I ordered a cappuccino which I took without sugar but with chocolate and a latticed pecan pastry. It came to the grand total of £1.50. "A special promotion" the man said. It was all "to go" and I stepped outside to take a photo. An unleashed and unattended Rottweiler was strolling up Lakedale Road like they do and it paused to sniff my coffee before strolling into the cafe. It's rear end can be seen disappearing inside in the first of my photos above.

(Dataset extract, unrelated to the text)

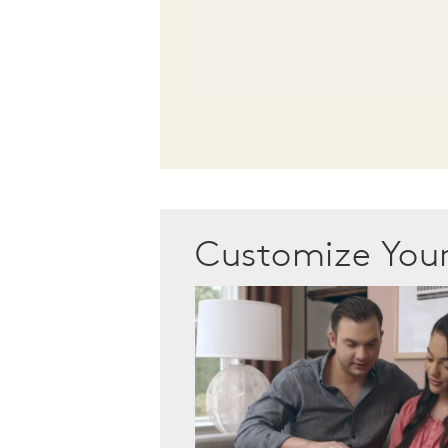
Customize Yo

The coffee was disappointing with only the mildest hint of coffee flavour - it almost took an act of concentration to notice it far beneath the watery surface. By the time I had got past the Post Office the froth had all but disappeared leaving just a thin film. I decided to do a compare and contrast with Caffe Nero's offering at London Bridge which was on my way. When I got there I was surprised to find how lacking in flavour that was too. I had unbalanced things a bit by asking for a dash of cinnamon as well as chocolate at CN so it wasn't a true like for like comparison. I had however avoided sugar to start with to match my Plumstead brew - though I did sugar it when I was half way through and by this stage the coffee flavour really seemed to be stronger than my initial tastings. The froth of the CN was miles ahead of of the Daily 5's effort. It looked like it would never deflate - the choc and cinnamon powders sat neatly on top of the foam and added to the filtering effect. The chocolate with the Daily 5 went practically unnoticed - it just adhered to the bottom of the lid. If you took the lid off all the chocolate would be on the lid with none on the foam. And another thing, the first thing I noticed with the London Bridge drink was that it was HOT. Was this because I didn't have a sleeve on the cup - or does CN's coffee machine kick out more steam?
The pecan thing from Daily 5 tasted like a sausage roll that had been hastily converted into a danish -a tang of animal fat struck my tastebuds with gusto. It was not too bad after the first few bites though and it filled a hole but was a rather stolid experience. Still the combined price wasn't to be sniffed at. Or woofed at. So I'll score it two out of five - after all it is trying to be something that some people are very keen on having. I certainly want to see more espresso machines in action round here and not necessarily manned by mass-produced baristas. On the other hand I am not in a mad rush to get back there for more.
It deserves a bit of support though and a second chance so I aim to test out their double espresso - there is no hiding with an espresso. That will have to taste of something. My half-empty-bottle mentality means I suspect it might bear more resemblance to the distilled essence of a Turkish wrestlers post-bout battle trunks than to the humble, vivacious and not-too-difficult-to-use coffee bean. Let's hope not.